• **Exercise brief**
Read the data, and whenever a line holds the word "hima", report that line.

Page-level text extractions
____
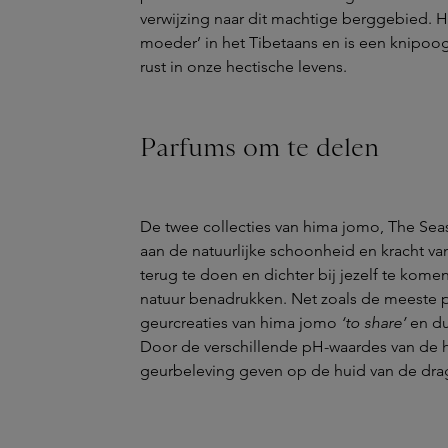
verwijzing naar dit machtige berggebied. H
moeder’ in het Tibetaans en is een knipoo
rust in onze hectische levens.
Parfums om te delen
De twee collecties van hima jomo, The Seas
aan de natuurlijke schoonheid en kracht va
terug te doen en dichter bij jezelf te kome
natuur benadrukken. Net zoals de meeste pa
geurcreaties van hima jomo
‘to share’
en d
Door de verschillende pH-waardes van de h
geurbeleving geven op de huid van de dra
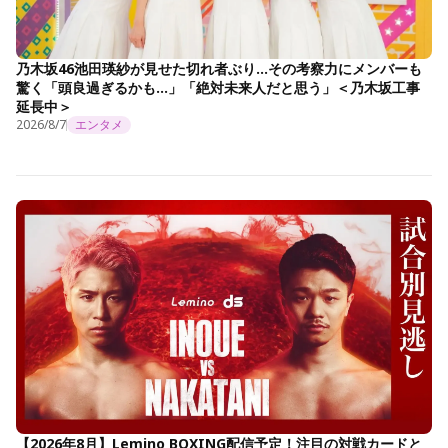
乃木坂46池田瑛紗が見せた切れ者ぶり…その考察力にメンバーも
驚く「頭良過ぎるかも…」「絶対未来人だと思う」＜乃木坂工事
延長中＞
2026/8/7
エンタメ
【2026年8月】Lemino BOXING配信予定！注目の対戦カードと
____
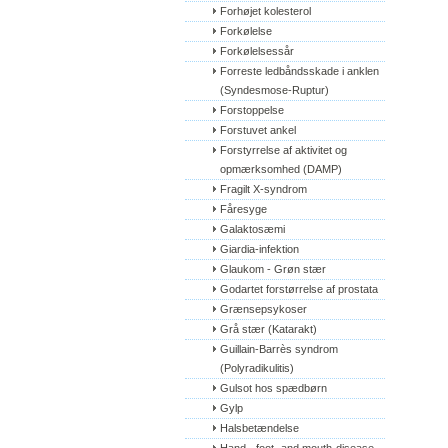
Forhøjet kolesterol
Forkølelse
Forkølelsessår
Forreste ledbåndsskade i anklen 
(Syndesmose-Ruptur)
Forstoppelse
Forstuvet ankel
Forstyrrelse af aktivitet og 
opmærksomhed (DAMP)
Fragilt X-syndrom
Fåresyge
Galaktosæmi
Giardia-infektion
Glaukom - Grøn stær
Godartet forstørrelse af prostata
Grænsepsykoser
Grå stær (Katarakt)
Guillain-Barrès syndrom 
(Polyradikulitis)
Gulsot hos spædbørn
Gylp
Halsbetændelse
____
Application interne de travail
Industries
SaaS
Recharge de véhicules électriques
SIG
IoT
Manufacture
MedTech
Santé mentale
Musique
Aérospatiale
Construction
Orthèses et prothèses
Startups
____
• **Task answer**
De twee collecties van hima jomo, The Seas
geurcreaties van hima jomo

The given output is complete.